#### Requirement
Look through the data below, tally the lines where "Rusia" occurs, and write the total alone.

************

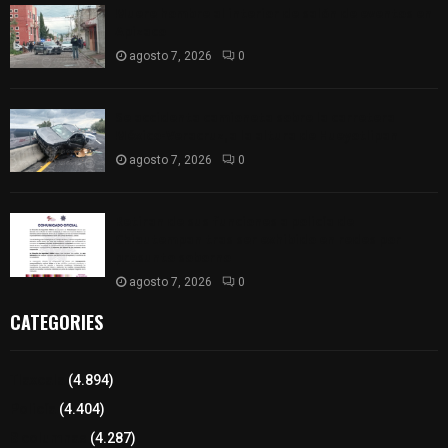
Muere hombre al interior de salón de eventos en
Apizaco
agosto 7, 2026
0
Se accidenta camioneta sobre la carretera
México-Veracruz, a la altura de Hueyotlipan
agosto 7, 2026
0
Retiran de sus funciones a policía de
Chiautempan tras ser exhibido en redes por
presunto soborno
agosto 7, 2026
0
CATEGORIES
Tlaxcala
(4.894)
Policía
(4.404)
8 columnas
(4.287)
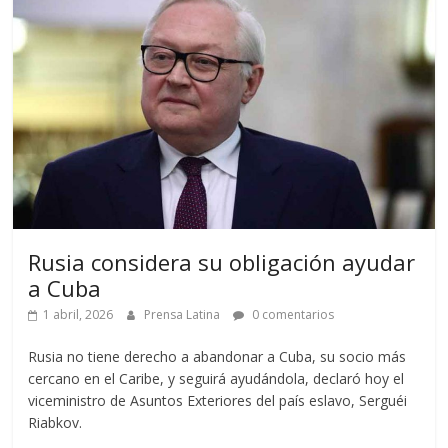
Rusia considera su obligación ayudar
a Cuba
1 abril, 2026
Prensa Latina
0 comentarios
Rusia no tiene derecho a abandonar a Cuba, su socio más
cercano en el Caribe, y seguirá ayudándola, declaró hoy el
viceministro de Asuntos Exteriores del país eslavo, Serguéi
Riabkov.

************

#### Expected output
2